MANILA, Philippines — Paris-based Financial Action Task Force (FATF) has urged the Philippines to speed up initiatives to address the remaining deficiencies to counter money laundering as well as terrorist and proliferation financing.
FATF president T. Raja Kumar of Singapore said the Philippines has been retained in the gray list or jurisdictions under increased monitoring after missing the January 2023 deadline to resolve remaining outstanding issues.
Kumar said in a hybrid press conference to culminate the three-day FATF Plenary held in France that the Philippines has yet to address 11 out of 18 action items since it was reincluded in the gray list in June 2021.
“So these are, you know, clear areas of deficiency and I urge the Philippine government to press the accelerator and continue to put in the necessary resources, the high level political commitment to essentially complete these remaining action items,” Kumar said in reply to a question by The STAR.
According to the FATF, The Philippines should continue to work on implementing its action plan to address its strategic deficiencies by demonstrating that effective risk-based supervision of DNFBPs is occurring; demonstrating that supervisors are using anti-money laundering/combating the financing of terrorism (AML/CFT) controls to mitigate risks associated with casino junkets; as well as enhancing and streamlining law enforcement agencies access to beneficial ownership information and taking steps to ensure that the information is accurate and up-to-date.

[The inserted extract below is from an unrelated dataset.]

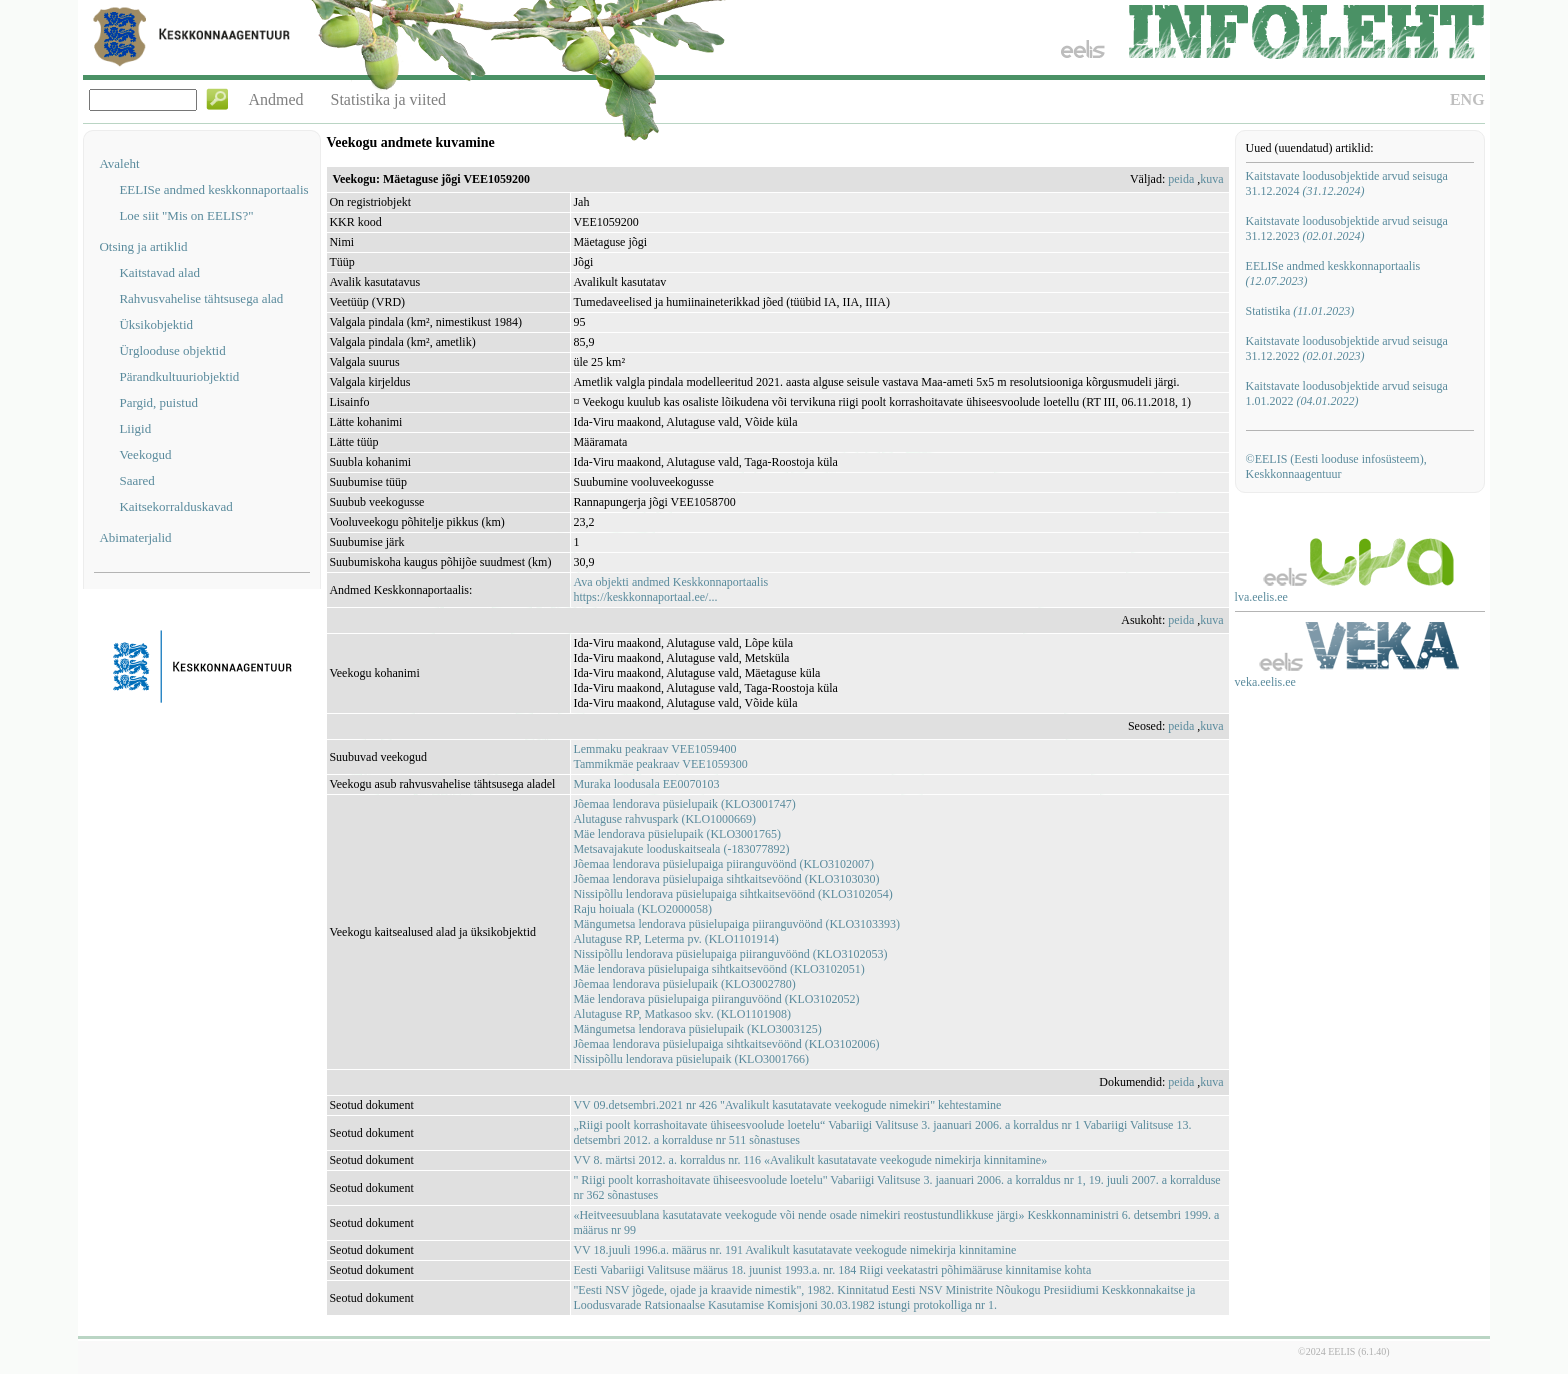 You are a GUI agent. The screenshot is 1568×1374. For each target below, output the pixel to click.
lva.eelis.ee (1261, 597)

Furthermore, the global dirty money watchdog saidthat the Philippines should also continue demonstrating an increase in the use of financial intelligence and an increase in money laundering investigations and prosecutions in line with risk; demonstrating an increase in the identification, investigation and prosecution of terrorism financing cases; and enhancing the effectiveness of the targeted financial sanctions framework for both TF and PF by demonstrating that designated non-financial businesses and professions (DNFBPs) understand their obligations.
“What I would urge the Philippines and the Philippine government specifically to do is to take action to commit and complete these action plans,” Kumar said.
According to Kumar, areas that need focus for the Philippines include ensuring that regulation and supervision of high risk sectors that this is actually working as well as implementing AML/CFT controls to mitigate the risks relinked to casino junkets.
He also cited the need to increase money laundering and terrorist financing investigations and prosecutions in line with its risks and context.
After the Philippines made a high-level political commitment in June 2021 to work with the FATF and Asia Pacific Group on Money Laundering (APG) to strengthen the effectiveness of its AML/CFT regime, the Paris-based watchdog said the deadlines given to the Philippines have now expired despite the country’s continued progress across its action plan.
The Philippines joins 22 other countries in the gray list, while both Cambodia and Morocco were no longer subject to increased monitoring by the FATF.
Countries in the black list or jurisdictions subject to call for action include North Korea, Iran, and Myanmar.
Meanwhile, Kumar also announced the suspension of Russia’s membership in the FATF for its “illegal, unprovoked and unjustified full-scale military invasion of Ukraine.”
In 2020, the FATF placed the Philippines in the list or non-cooperative countries and territories or the blacklist for having no legal anti-money laundering framework.
The passage of Republic Act 9160 or the Anti-Money Laundering Act of 2001 (AMLA) as well as its amendments through RA 9194 paved the way for the removal of the Philippines from the black list in 2003. Since then the Philippines was in and out of the gray list or jurisdictions under increased monitoring.
Last month, Bangko Sentral ng Pilipinas and Anti-Money Laundering Council chairman Felipe Medalla admitted that the Philippines indeed missed the January deadline to address strategic deficiencies in the country’s AML/CFT framework.
According to Medalla, the Philippines need to show that it could enforce measures to counter money laundering and terrorist financing.
“(They’re) saying ‘well, you’re in a gray list but you have a year to prove yourself. January 2024, what happens between now and then is much critical. What we’re saying now is the problem is enforcement,” Medalla said.